Just a hop, skip and a jump North of the Ring of Kerry is the Dingle Peninsula. Dingle as a peninsula is a little less commercialized than The Ring of Kerry, though the town of Dingle can at times feel 100% like a tourist trap, complete with some inflated pricing. BUT….the landscape is to. Die. For.


Those into hiking or biking will love the area. Drivers will love the Slea head Drive, winding through the peninsula, taking in some of the countries best views. You’ll find the area full of beehive huts - unique dwellings that date back to the 12th Century. They were built without mortar - instead stones are stacked upon each other to build the structure up. Fans of The Last Jedi will recognize the huts as filming took place in the area.


One can also take Conor Pass out of Dingle and be awarded with exceptional views. Due to the nature of the road, you’ll not find buses and tour groups up this way - the road has size and weight restrictions making it a hidden gem for a self drive or cycling enthusiast.
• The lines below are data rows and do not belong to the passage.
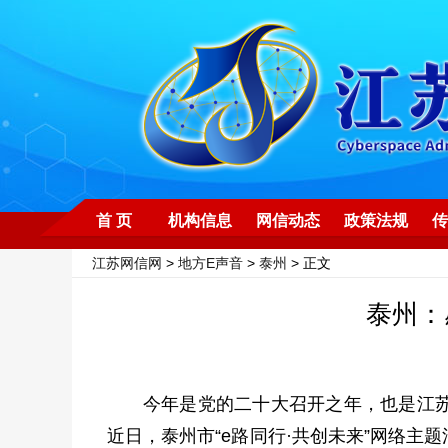
首 页
机构信息
网信动态
政策法规
传
江苏网信网
>
地方E声音
>
泰州
> 正文
泰州：
今年是党的二十大召开之年，也是江
近日，泰州市“e路同行·共创未来”网络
Out of the town of Dingle itself, consider taking a boat trip around the spectacular Dingle Bay. Or consider a visit to Dingle Distillery and learn more about their whiskey, gin and vodka. The area is also home to some excellent artisan crafters if that's your thing (it's definitely mine!)



Cork

Those of you who know me or follow and read my writings know that I lived and worked in Cork many moons ago. Cork itself has some gems including St. Finbarre Cathedral and the English Market, as well as the home brew Murphy’s. It’s also one of the few places in the world at Shandon where you can climb the bell tower and ring the bells yourself. My first two weeks I stayed at a hostel next to the church - and heard many a tourist’s rendition of Kum Ba Yah on the bells. Cork is also home to one of my favourite pubs for Traditional Music - Sin É.
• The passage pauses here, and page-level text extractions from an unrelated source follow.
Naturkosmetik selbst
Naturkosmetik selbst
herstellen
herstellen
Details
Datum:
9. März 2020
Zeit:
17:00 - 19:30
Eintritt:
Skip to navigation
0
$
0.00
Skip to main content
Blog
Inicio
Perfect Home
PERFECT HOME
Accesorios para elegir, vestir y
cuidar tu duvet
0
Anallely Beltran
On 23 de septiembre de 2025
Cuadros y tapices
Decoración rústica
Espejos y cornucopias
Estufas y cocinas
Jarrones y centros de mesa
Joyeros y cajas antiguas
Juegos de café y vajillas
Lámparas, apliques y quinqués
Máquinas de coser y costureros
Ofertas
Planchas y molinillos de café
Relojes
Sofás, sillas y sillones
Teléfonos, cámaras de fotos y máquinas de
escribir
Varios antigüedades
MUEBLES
And like Galway and Belfast, Cork makes a great home base for a few tours in the area. The first is the famous Blarney Castle, easily accessible by car or public transportation. I love Blarney, but for reason’s a lot of folks don’t take the time to explore - there’s a poison garden on site which is very interesting. The garden houses a number of dangerous plants including Wolfsbane, Ricin and Opium. There’s a sign at the entrance warning you not to taste, touch or smell the plants. There are numerous walking trails that alone could fill the better part of your day - some of which will lead you to a lake at the back of the property. My favourite spot though is the Rock Close. I remember my first trip here clearly - how this was how I had imagined Ireland to feel. You’ll find a fairy glade, wishing steps, a witch, a sacrificial altar, a druid circle, waterfall...make sure you save time to see it. Plus, Blarney Woolen Mills is just across from the main gate, so you can also get some quality souvenirs while you visit.
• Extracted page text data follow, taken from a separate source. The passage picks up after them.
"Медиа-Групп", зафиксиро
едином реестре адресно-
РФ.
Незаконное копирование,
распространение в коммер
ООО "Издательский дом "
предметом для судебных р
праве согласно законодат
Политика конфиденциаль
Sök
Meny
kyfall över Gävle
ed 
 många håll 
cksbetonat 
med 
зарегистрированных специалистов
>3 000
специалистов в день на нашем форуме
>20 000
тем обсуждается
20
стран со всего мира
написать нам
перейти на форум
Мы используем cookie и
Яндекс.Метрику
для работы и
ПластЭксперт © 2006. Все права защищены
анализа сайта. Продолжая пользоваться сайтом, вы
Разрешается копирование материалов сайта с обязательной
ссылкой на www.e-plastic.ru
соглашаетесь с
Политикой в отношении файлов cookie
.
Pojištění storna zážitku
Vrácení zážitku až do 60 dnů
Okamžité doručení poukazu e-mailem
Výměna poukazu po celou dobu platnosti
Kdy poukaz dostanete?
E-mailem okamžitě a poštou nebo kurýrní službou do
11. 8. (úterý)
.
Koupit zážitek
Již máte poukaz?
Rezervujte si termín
South of the city, you’ll find two spots to visit - Cobh and Kinsale. Cobh is easily (and cheaply) accessed by train from Cork. The city is pronounced “Cove” and was the last port of call before the Titanic headed out into open ocean. The Lusitania also sank not too far off shore. The cathedral dominates the skyline and is often the photo you’ll find on the back of many travel guides for the country, with brightly painted houses rising on the hill beside it. Kinsale is a wee bit further away and accessible by bus from Cork. It’s an absolutely quaint little Irish village and worth a visit. The food is tasty, the shops are unique and produce local fare. You can also visit Charles’ Fort - one of the Europe's best preserved star shaped artillery forts. It dates back to the 1670s. The fort can be accessed on foot - it’s about a 40 minute walk (all uphill) from where the bus drops you off. Or hail a taxi to save some time and some energy.



Ireland is full of beauty and hidden gems that will delight visitors. From it's craggy rock faces to it's endearing sheep, it's a land with spirit, hospitality and a little bit of fairy magic.